The researchers analyzed nationally representative data from the General Social Survey of 1,829 high school graduates ages 18-25 who had completed at least one year of college. They compared responses from 1988-1996 with those from 2002-2010 – when casual sex, “friends with benefits” and no-strings relationships became part of the lexicon. Most respondents were ages 21-25.
Rather than a sexual explosion, the study says, young adults “do not report more total sexual partners or more partners during the last year than respondents from the previous era.
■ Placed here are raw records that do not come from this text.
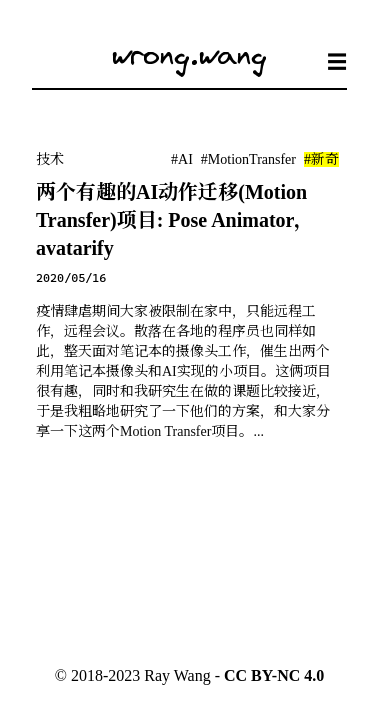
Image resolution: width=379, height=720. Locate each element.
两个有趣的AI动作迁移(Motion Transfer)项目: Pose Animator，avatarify (175, 220)
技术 (50, 159)
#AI (182, 159)
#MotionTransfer (248, 159)
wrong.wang (189, 54)
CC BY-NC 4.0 (274, 675)
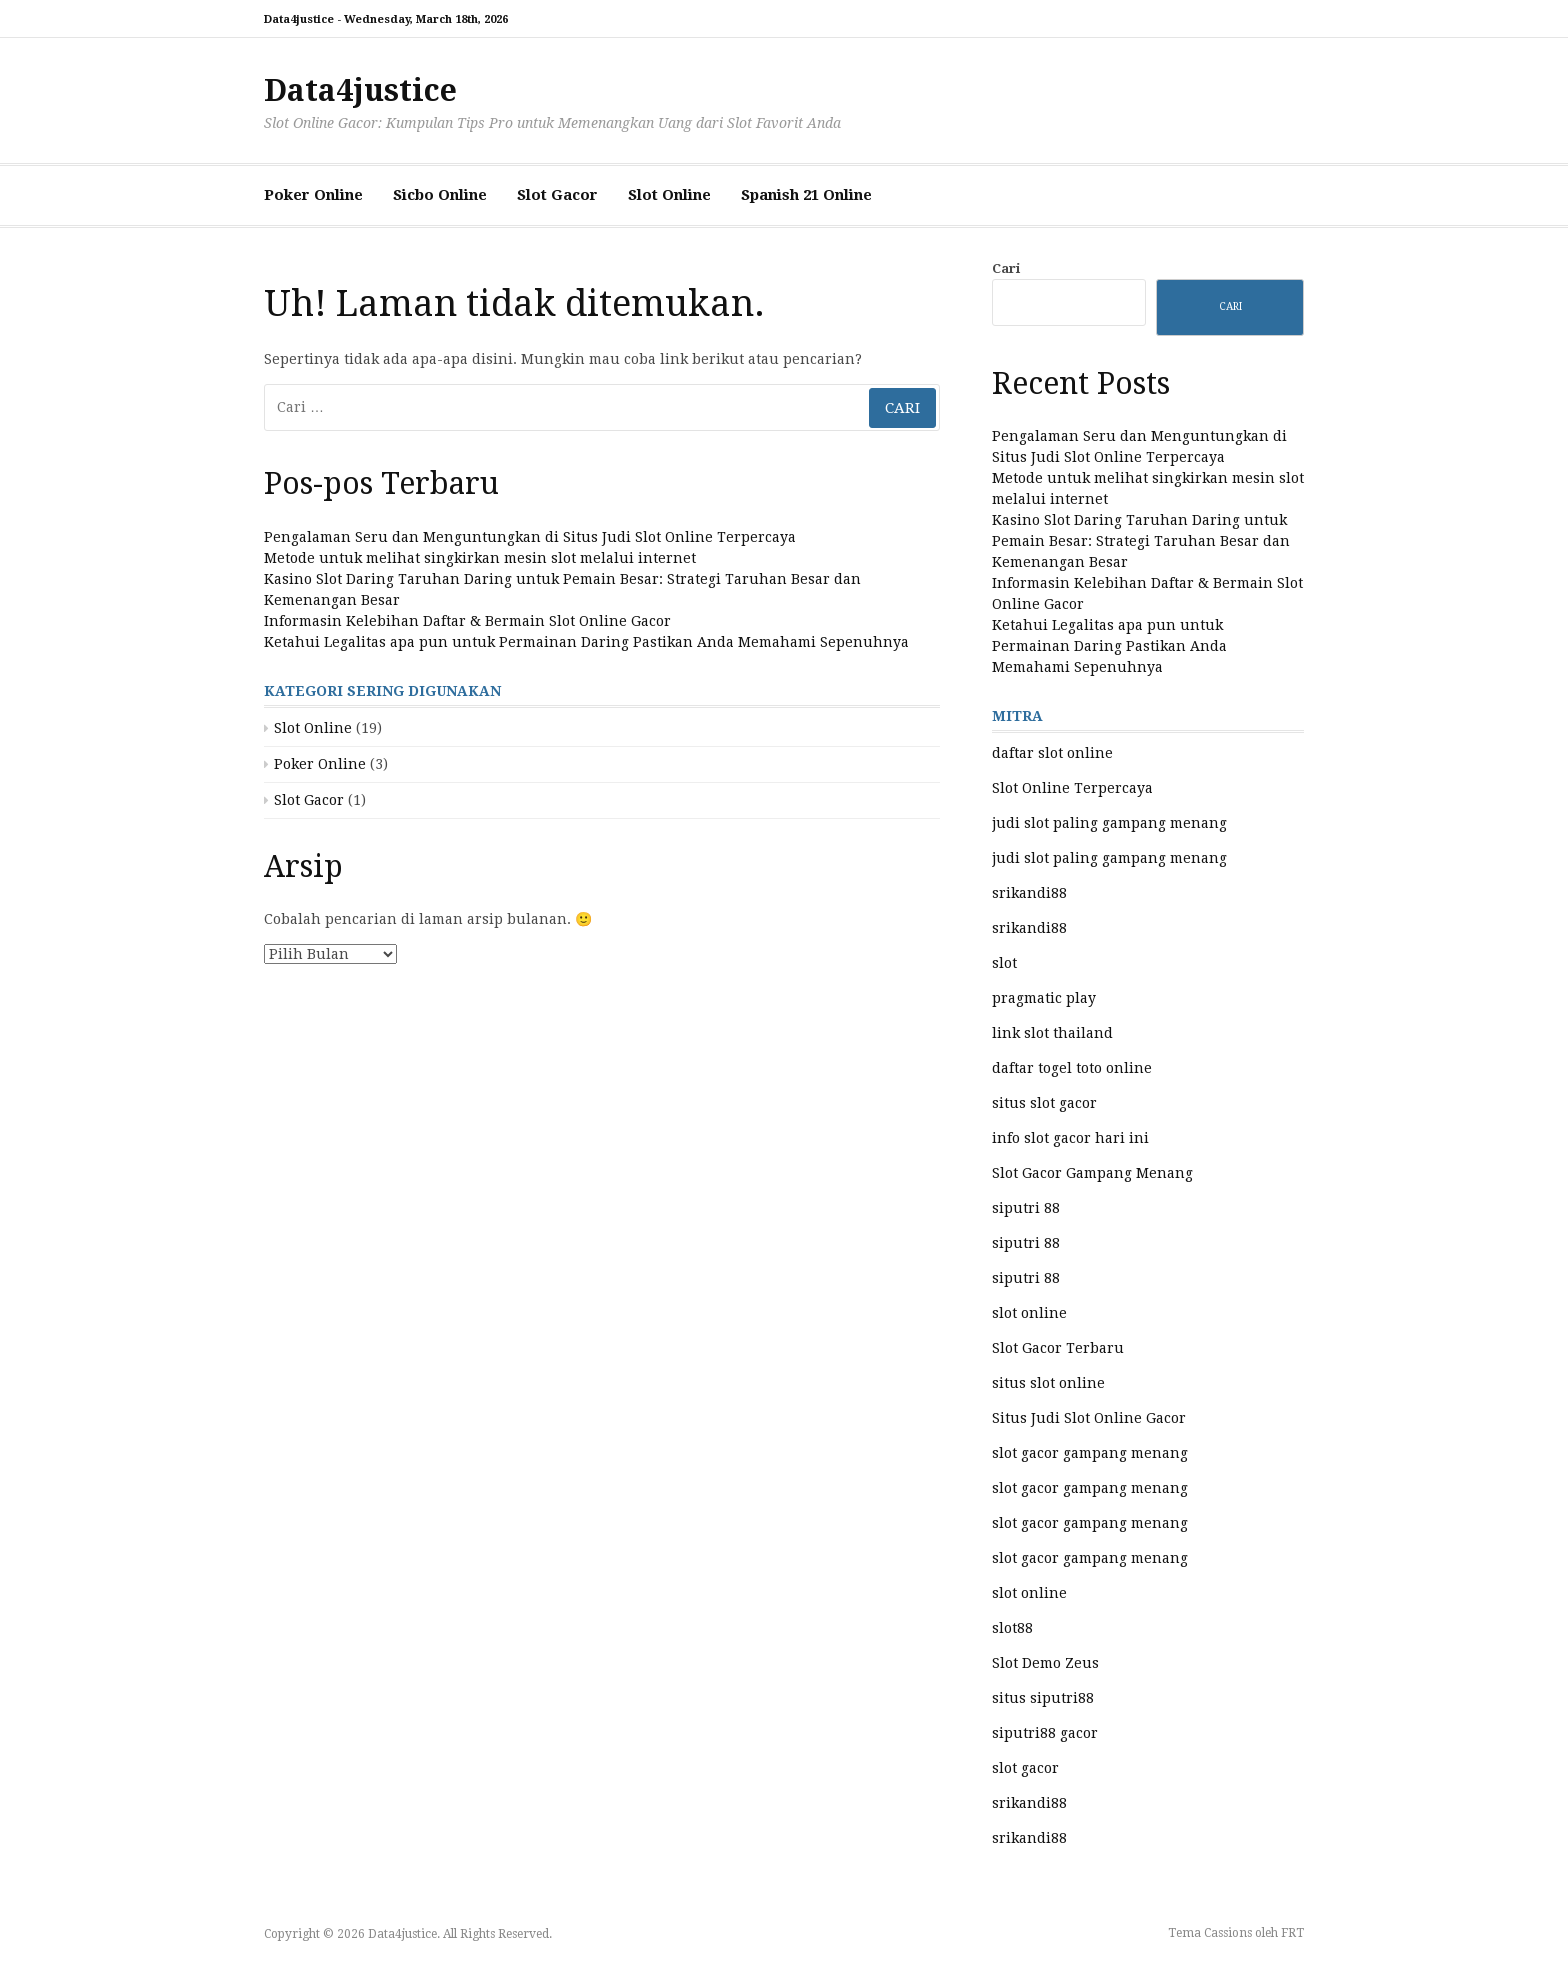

In fact, respondents from the hookup era report having sex slightly less frequently.” The term “hookup” can refer to a wide range of behaviors and is often vague, ranging from kissing to oral sex to sexual intercourse.
“The term ‘hooking up’ is very provocative and very ambiguous,” Monto says. “So when researchers ask students about hooking up, students often could be referring to anything from sexual intercourse to kissing.
But when the term ‘hooking up’ is used in the popular media, it is often interpreted as sex. That has led to an assumption that college students’ sexual behavior has changed dramatically.”